● **Supplied data**:

◆ ◆ ◆

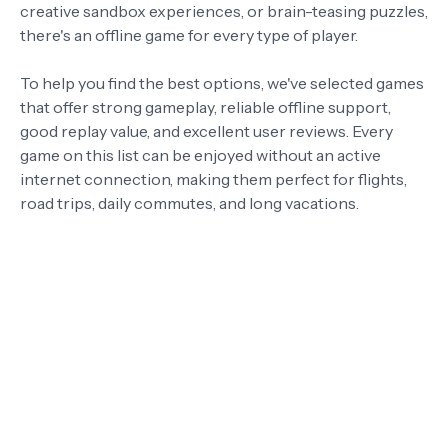
creative sandbox experiences, or brain-teasing puzzles,
there's an offline game for every type of player.
To help you find the best options, we've selected games
that offer strong gameplay, reliable offline support,
good replay value, and excellent user reviews. Every
game on this list can be enjoyed without an active
internet connection, making them perfect for flights,
road trips, daily commutes, and long vacations.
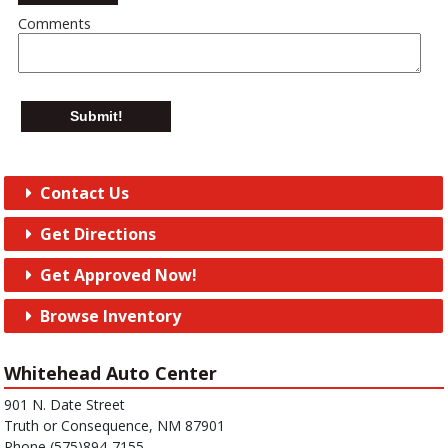
Comments
Submit!
Contact Us
Get Directions
Get Approved Now!
Browse Inventory
Whitehead Auto Center
901 N. Date Street
Truth or Consequence, NM 87901
Phone (575)894-7155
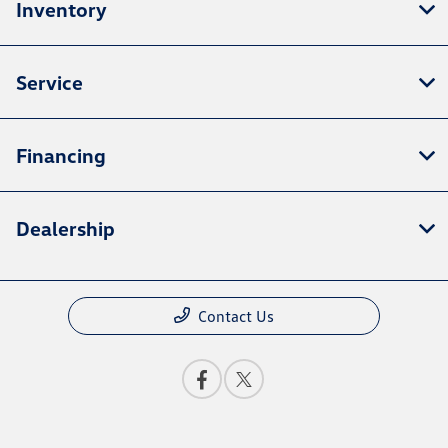
Inventory
Service
Financing
Dealership
Contact Us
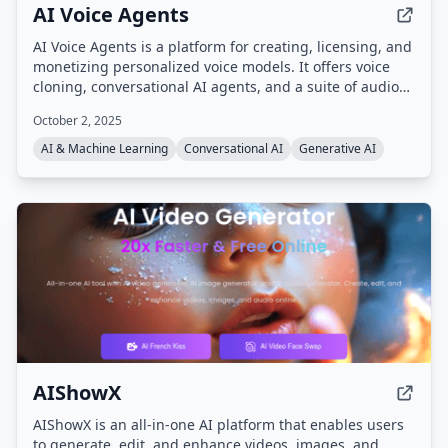
AI Voice Agents
AI Voice Agents is a platform for creating, licensing, and
monetizing personalized voice models. It offers voice
cloning, conversational AI agents, and a suite of audio
tools powered by the AI AudioOS operating system, with
October 2, 2025
an ecosystem token ($AIVA) for transactions, royalties,
and staking.
AI & Machine Learning
Conversational AI
Generative AI
AIShowX
AIShowX is an all-in-one AI platform that enables users
to generate, edit, and enhance videos, images, and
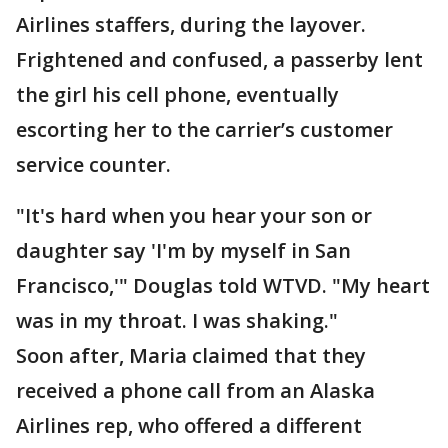
Airlines staffers, during the layover.
Frightened and confused, a passerby lent
the girl his cell phone, eventually
escorting her to the carrier’s customer
service counter.
"It's hard when you hear your son or
daughter say 'I'm by myself in San
Francisco,'" Douglas told WTVD. "My heart
was in my throat. I was shaking."
Soon after, Maria claimed that they
received a phone call from an Alaska
Airlines rep, who offered a different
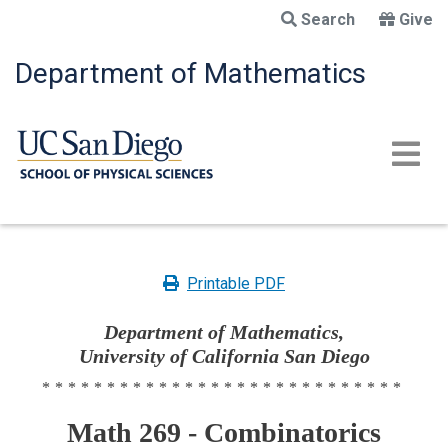
Skip
Search
Give
to
main
Department of Mathematics
content
Printable PDF
Department of Mathematics,
University of California San Diego
****************************
Math 269 - Combinatorics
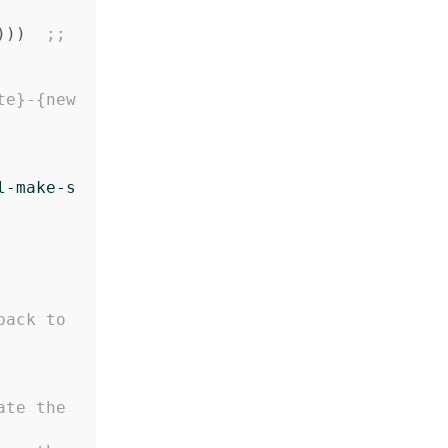
)))
;; 
te}-{new
l-make-s
ack to 
ate the 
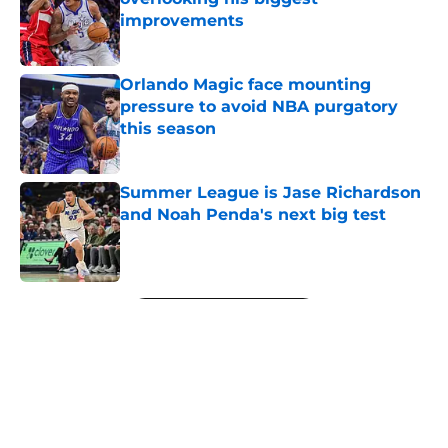
improvements
Published by on Invalid Date
Orlando Magic face mounting
pressure to avoid NBA purgatory
this season
Published by on Invalid Date
Summer League is Jase Richardson
and Noah Penda's next big test
Published by on Invalid Date
5 related articles loaded
Next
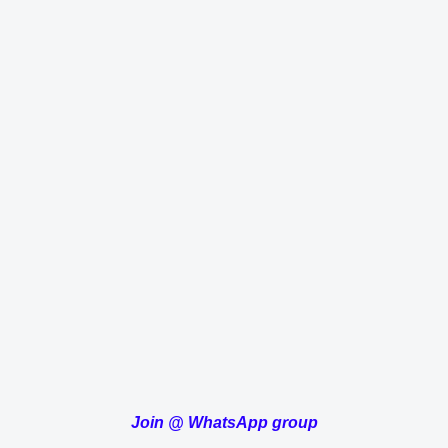
Join
@
WhatsApp group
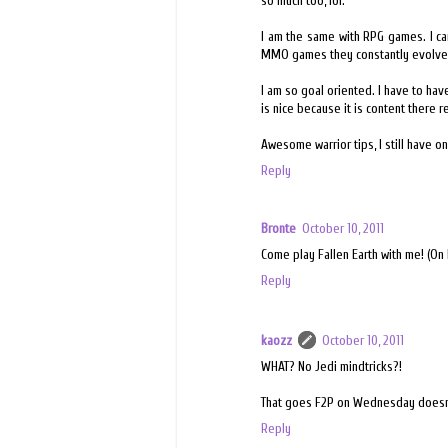
so much too, lol.
I am the same with RPG games. I can
MMO games they constantly evolve a
I am so goal oriented. I have to h
is nice because it is content there r
Awesome warrior tips, I still have on
Reply
Bronte
October 10, 2011
Come play Fallen Earth with me! (On 
Reply
kaozz
October 10, 2011
WHAT? No Jedi mindtricks?!
That goes F2P on Wednesday doesn'
Reply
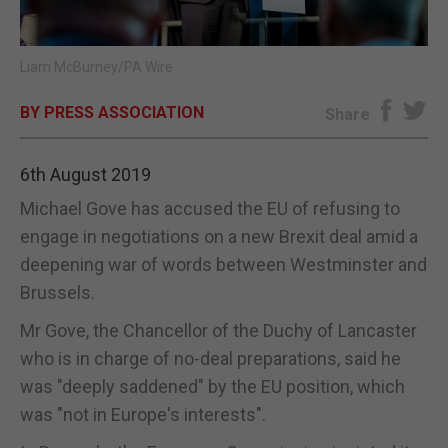
E-EDITION
Liam McBurney/PA Wire
BY PRESS ASSOCIATION
Share
6th August 2019
Michael Gove has accused the EU of refusing to
engage in negotiations on a new Brexit deal amid a
deepening war of words between Westminster and
Brussels.
Mr Gove, the Chancellor of the Duchy of Lancaster
who is in charge of no-deal preparations, said he
was "deeply saddened" by the EU position, which
was "not in Europe's interests".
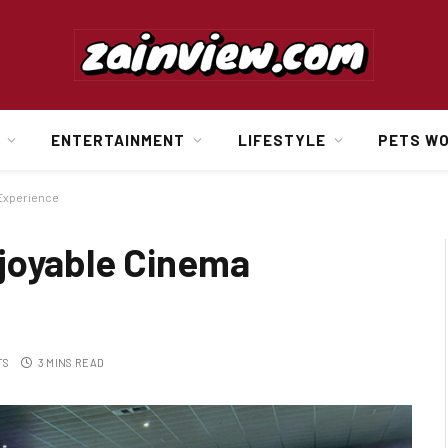
ENTERTAINMENT
LIFESTYLE
PETS W
 Experience
joyable Cinema
TS
3 MINS READ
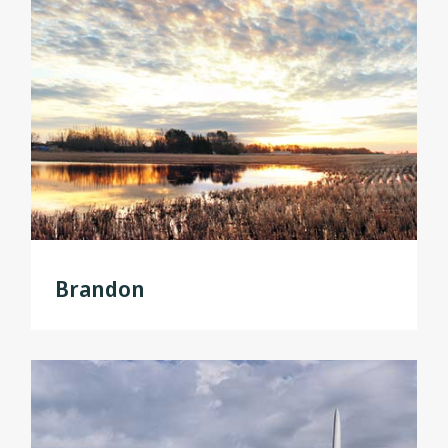
Brandon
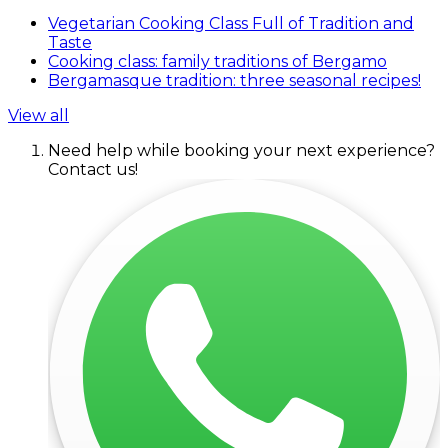
Vegetarian Cooking Class Full of Tradition and
Taste
Cooking class: family traditions of Bergamo
Bergamasque tradition: three seasonal recipes!
View all
Need help while booking your next experience?
Contact us!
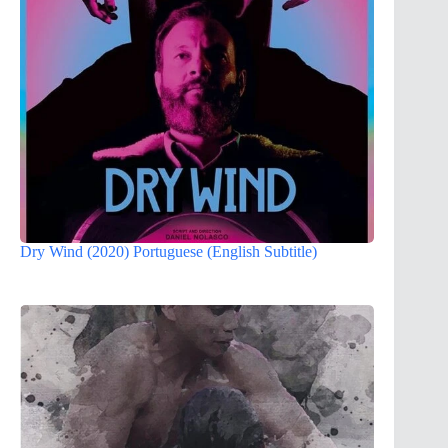
Dry Wind (2020) Portuguese (English Subtitle)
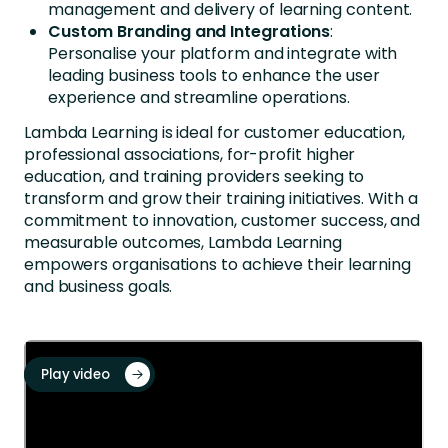
management and delivery of learning content.
Custom Branding and Integrations
:
Personalise your platform and integrate with
leading business tools to enhance the user
experience and streamline operations.
Lambda Learning is ideal for customer education,
professional associations, for-profit higher
education, and training providers seeking to
transform and grow their training initiatives. With a
commitment to innovation, customer success, and
measurable outcomes, Lambda Learning
empowers organisations to achieve their learning
and business goals.
Play video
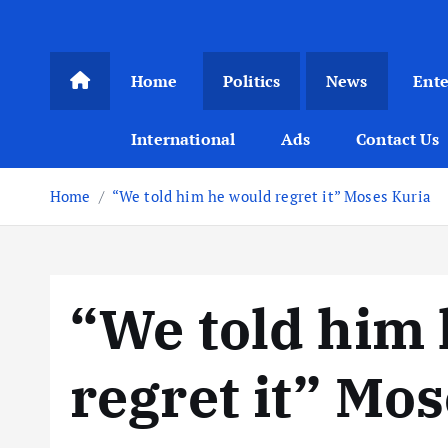
Home
Politics
News
Ent
International
Ads
Contact Us
Home
“We told him he would regret it” Moses Kuria
“We told him
regret it” Mo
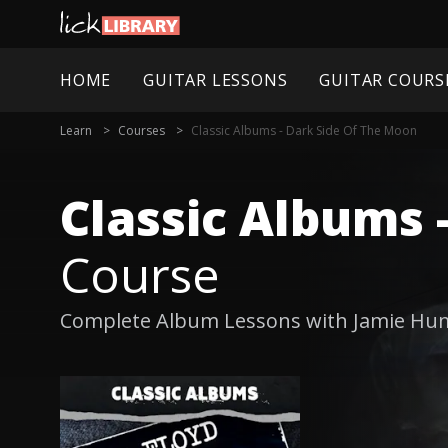
HOME
GUITAR LESSONS
GUITAR COURS
Learn
Courses
Classic Albums - Dark Side Of The Moon
Classic Albums 
Course
Complete Album Lessons with Jamie Hu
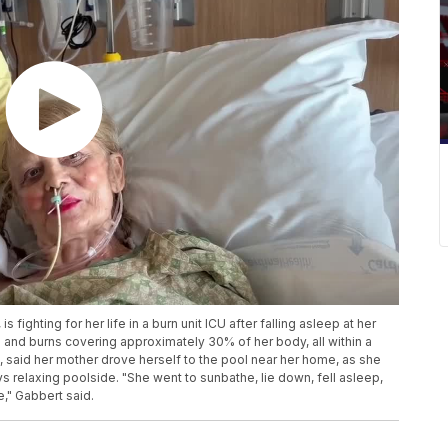
ighting for her life in a burn unit ICU after falling asleep at her
and burns covering approximately 30% of her body, all within a
, said her mother drove herself to the pool near her home, as she
s relaxing poolside. "She went to sunbathe, lie down, fell asleep,
," Gabbert said.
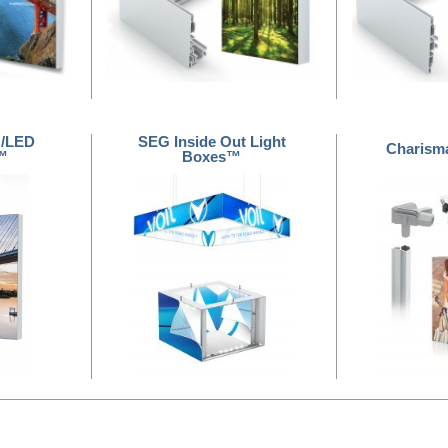
G/LED
SEG Inside Out Light
Charism
™
Boxes™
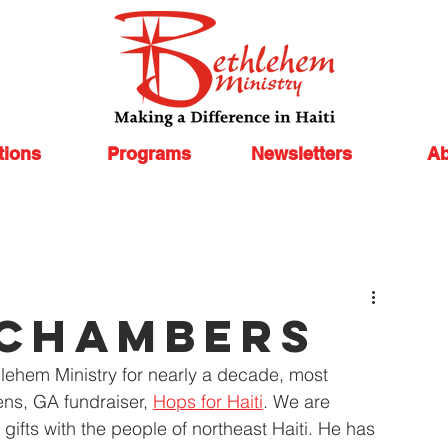
tions
Programs
Newsletters
Ab
 chambers
lehem Ministry for nearly a decade, most 
ns, GA fundraiser, 
Hops for Haiti
. We are 
s gifts with the people of northeast Haiti. He has 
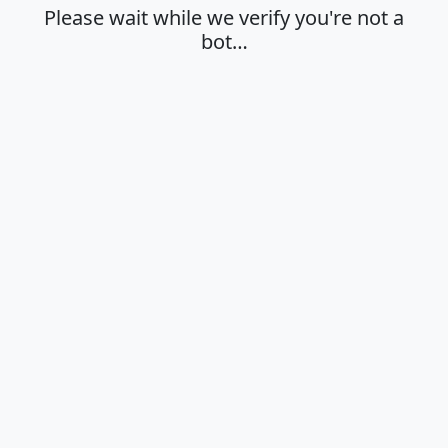
Please wait while we verify you're not a
bot…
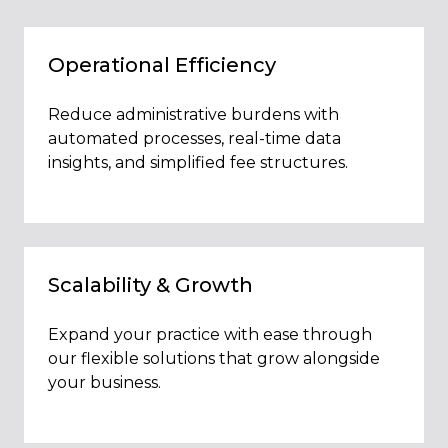
Operational Efficiency
Reduce administrative burdens with
automated processes, real-time data
insights, and simplified fee structures.
Scalability & Growth
Expand your practice with ease through
our flexible solutions that grow alongside
your business.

◆ ◆ ◆

● **What the task asks**: For the records above, state the number of lines holding the string "asleep", without further comment.

● **Expected answer**: 2